[Dataset records]
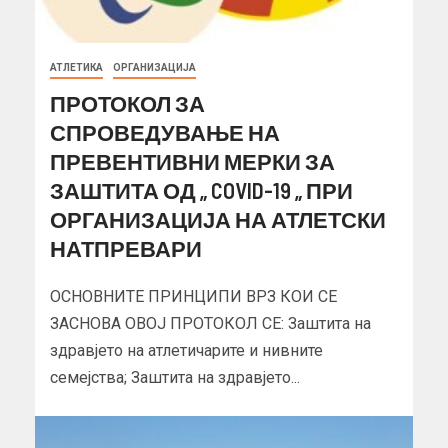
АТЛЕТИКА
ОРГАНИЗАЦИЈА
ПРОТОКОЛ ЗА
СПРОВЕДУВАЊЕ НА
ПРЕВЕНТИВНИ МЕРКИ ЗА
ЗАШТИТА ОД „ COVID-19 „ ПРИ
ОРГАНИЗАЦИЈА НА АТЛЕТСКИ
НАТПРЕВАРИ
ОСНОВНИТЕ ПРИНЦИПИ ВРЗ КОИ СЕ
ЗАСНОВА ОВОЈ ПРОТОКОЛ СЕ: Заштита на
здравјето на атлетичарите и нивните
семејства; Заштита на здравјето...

> [WHAT IS REQUIRED]:
Note how many lines of the entries contain the string "ОРГАНИЗАЦИЈА", then give that number by itself.

> [SOLUTION TO THIS EXERCISE]:
2